[xorcist]

Interesting! Ansible is great technology. Not as mature as Puppet or Chef, but it's getting there. However Red Hat is currently heavily pushing (what I understand to be) their own fork of Puppet inside Satellite 6. So quite a few RHEL customers in the process of rolling out the latest Satellite is probably going to want to hedge their investment in it. Perhaps there is some Red Hatter here who could comment?

[chr15p]

Its not a fork of Puppet, Satellite ships with its own copy of Puppet (3.6 iirc) which it integrates to provide the configuration management side of the product but its stock un-modified puppet.

In fact the puppet side of Satellite is built around Foreman (http://theforeman.org/) which is an open source project that isn;t Red Hat controlled so even if Red Hat wanted to move 100% to Ansible it would be very hard work for little gain. It would also be a really bad commercial idea Puppet is by far the market leader and most of their customers buy satellite precisely because it integrates with their existing puppet manifiests.

So I expect Puppet to stay as Red Hat's goto configuration management tool, and ansible to be used more for its ad-hoc remote execution capabilities where puppet is nowhere near as good. RH already uses ansible in the installer for Open Shift for example because it can set up multiple boxes without needing an agent pre-installed.

[xorcist]

Oh, I understand it's stock Puppet inside the thing. But much of the tooling around it (the Hiera syntax, the dashboard, the DB) acts as an alternative to the tooling around Puppet.

Satellite 6 and Puppet Enterprise are direct competitors, and there is not much further upstream development on Puppet 3.6, so I expect Red Hat to have to take on the necessary development work during the life time of the product.

So, in essence almost a fork already, and in the future much more so. You already have to choose, you have to port your old codebase and tooling to one or the other.

[eLobato]

Foreman is working on Puppet 4 support [1], and I'd say we'll try to push it forward sooner than later as soon as we complete the migration to Rails 4. Foreman is the upstream for Satellite 6.

[1] http://projects.theforeman.org/issues/8447

[atsaloli]

Speaking of mature, CFEngine has been around since 1993 and is now in its third generation. I just wish they would do a little marketing.

[INTPenis]

I think what makes a product like ansible catch on is its use of a simple scripting language like python. This makes project participation more accessible.

Ordinary sysadmins can write their own ansible modules with ease. It's possible that cfengine has that now but ask sendmail about repairing an old reputation.

[dsmithatx]

Actually I think it's more the YAML config files than the fact it's written in Python. I learned 80% of Ansible in probably 10 days of writing playbooks and going through the infrastructure at my new job.

Also I used to work with Puppet in an 8000 server environment and Ansible and Salt both are so much more fun and easy to use than Puppet. I hear the same thing over Chef too.

Last Ansible is the only one that doesn't require any agents installed and does everything via SSH. At first I didn't think I'd like that coming from Puppet but, I can do everything I need to without another daemon to worry about.

[INTPenis]

I also came from operating one puppet environment to using ansible, and just like you the major sales points were ease of configuration with YAML and agentless deployment.

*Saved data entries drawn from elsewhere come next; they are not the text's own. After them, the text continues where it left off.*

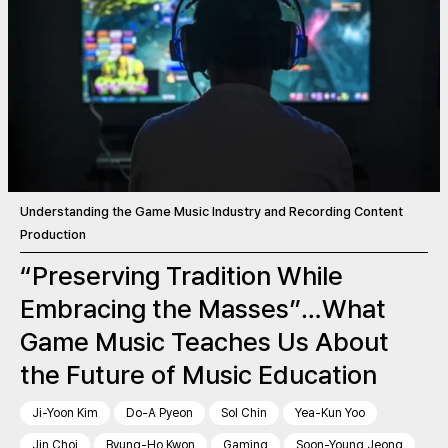
Understanding the Game Music Industry and Recording Content
Production
“Preserving Tradition While
Embracing the Masses”…What
Game Music Teaches Us About
the Future of Music Education
Ji-Yoon Kim
Do-A Pyeon
Sol Chin
Yea-Kun Yoo
Jin Choi
Byung-Ho Kwon
Gaming
Soon-Young Jeong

But development of the project has been fueled by skyrocketing participation. Myself and a friend of mine have both contributed small bits of code to the project without being professional developers, and looking at the github contributors they are in the thousands for a 3 year old project. Compare that to cfengine's 73 contributors.

[Florin_Andrei]

My thoughts exactly on all points except the last one.

It's definitely good to not be forced to use agents everywhere + a dedicated "mothership" instance, but sometimes I do wish I had Ansible agents on my instances, just so I could "git push" the whole thing and forget about it.

Looking forward to Red Hat following on their good old habits and open-sourcing Tower.

[dsmithatx]

Well to be fair I use Codeship with Tower to do auto-deployments so, if I "git push" to dev I'm done.

[piffey]

Have you had to use CFEngine in production though? It's atrocious.

[atsaloli]

I use CFEngine 3 in production and the report collection and instant insight into infrastructure that it provides is quite elegant.

(E.g. http://www.slideshare.net/cfengine/15-nice-reports-with-cf-e...)

For example, I wrote a report to inventory which hosts are connected to Active Directory, and had a pretty pie chart for management in minutes (across 2K+ hosts).